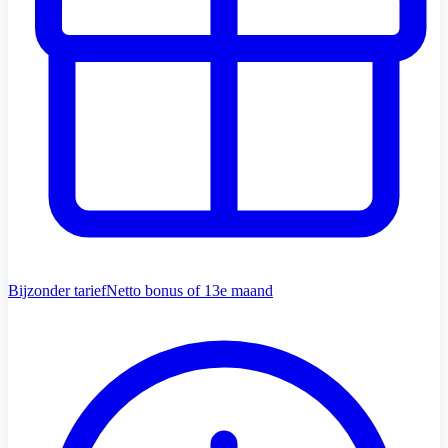
Bijzonder tarief
Netto bonus of 13e maand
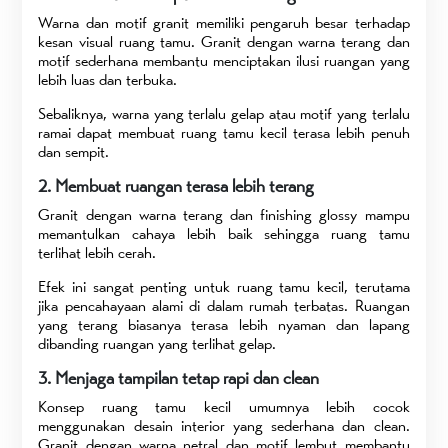
Warna dan motif granit memiliki pengaruh besar terhadap
kesan visual ruang tamu. Granit dengan warna terang dan
motif sederhana membantu menciptakan ilusi ruangan yang
lebih luas dan terbuka.
Sebaliknya, warna yang terlalu gelap atau motif yang terlalu
ramai dapat membuat ruang tamu kecil terasa lebih penuh
dan sempit.
2. Membuat ruangan terasa lebih terang
Granit dengan warna terang dan finishing glossy mampu
memantulkan cahaya lebih baik sehingga ruang tamu
terlihat lebih cerah.
Efek ini sangat penting untuk ruang tamu kecil, terutama
jika pencahayaan alami di dalam rumah terbatas. Ruangan
yang terang biasanya terasa lebih nyaman dan lapang
dibanding ruangan yang terlihat gelap.
3. Menjaga tampilan tetap rapi dan clean
Konsep ruang tamu kecil umumnya lebih cocok
menggunakan desain interior yang sederhana dan clean.
Granit dengan warna netral dan motif lembut membantu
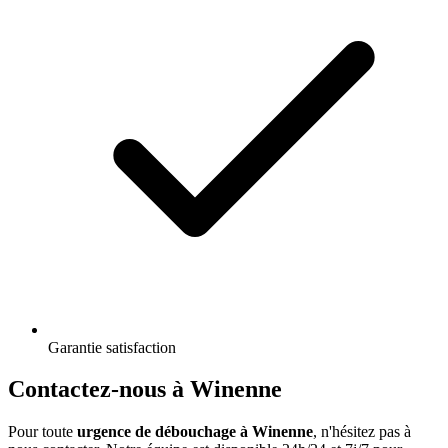
Garantie satisfaction
Contactez-nous à Winenne
Pour toute
urgence de débouchage à Winenne
, n'hésitez pas à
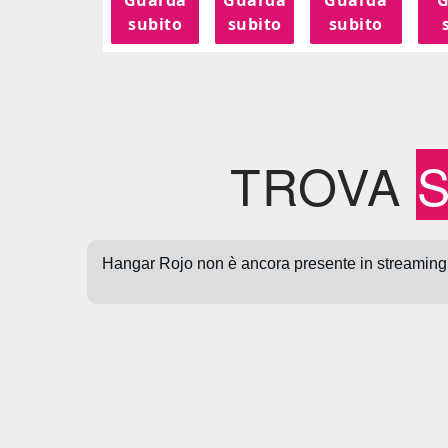
subito
subito
subito
TROVA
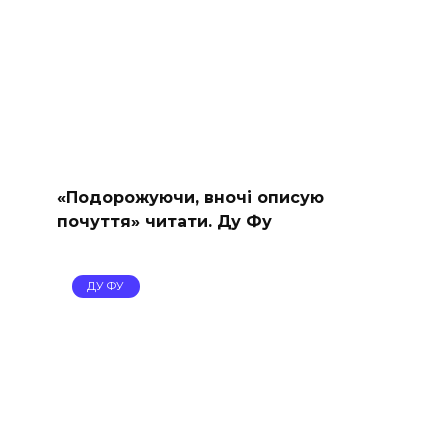
«Подорожуючи, вночі описую
почуття» читати. Ду Фу
ДУ ФУ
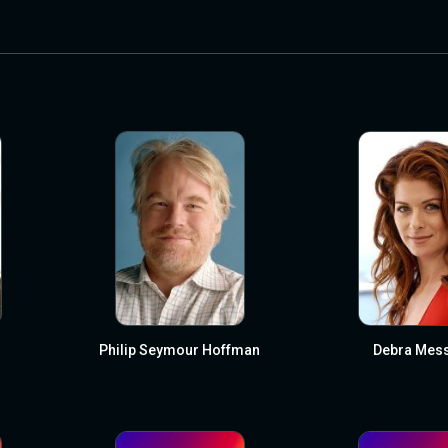
Philip Seymour Hoffman
Debra Mes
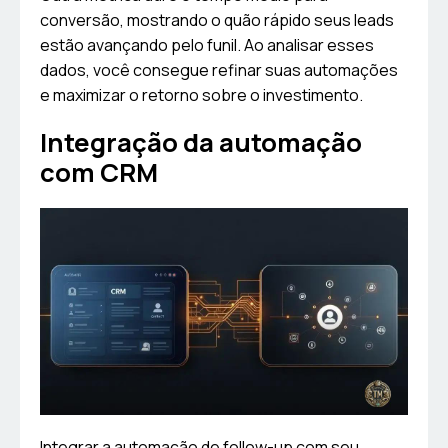
conversão, mostrando o quão rápido seus leads
estão avançando pelo funil. Ao analisar esses
dados, você consegue refinar suas automações
e maximizar o retorno sobre o investimento.
Integração da automação
com CRM
Integrar a automação de follow-up com seu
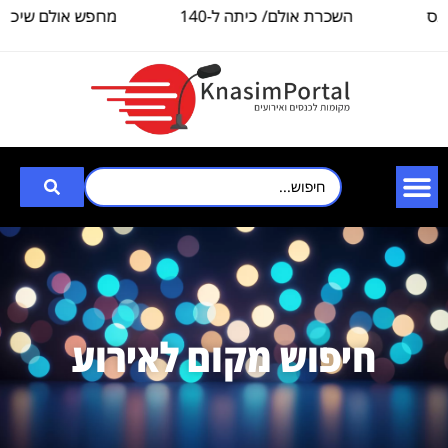
השכרת אולם/ כיתה ל-140
מחפש אולם שיכול לה
איש, לצורך
3000
חיפוש מקום לאירוע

» **Work to be completed**
The answer must be an exact copy of the lines from the start of the records above through the line containing "menggunakan desain interior", with no pictures in it.

» **Result of this exercise**
Bijzonder tarief
Netto bonus of 13e maand
Warna dan motif granit memiliki pengaruh besar terhadap
kesan visual ruang tamu. Granit dengan warna terang dan
motif sederhana membantu menciptakan ilusi ruangan yang
lebih luas dan terbuka.
Sebaliknya, warna yang terlalu gelap atau motif yang terlalu
ramai dapat membuat ruang tamu kecil terasa lebih penuh
dan sempit.
2. Membuat ruangan terasa lebih terang
Granit dengan warna terang dan finishing glossy mampu
memantulkan cahaya lebih baik sehingga ruang tamu
terlihat lebih cerah.
Efek ini sangat penting untuk ruang tamu kecil, terutama
jika pencahayaan alami di dalam rumah terbatas. Ruangan
yang terang biasanya terasa lebih nyaman dan lapang
dibanding ruangan yang terlihat gelap.
3. Menjaga tampilan tetap rapi dan clean
Konsep ruang tamu kecil umumnya lebih cocok
menggunakan desain interior yang sederhana dan clean.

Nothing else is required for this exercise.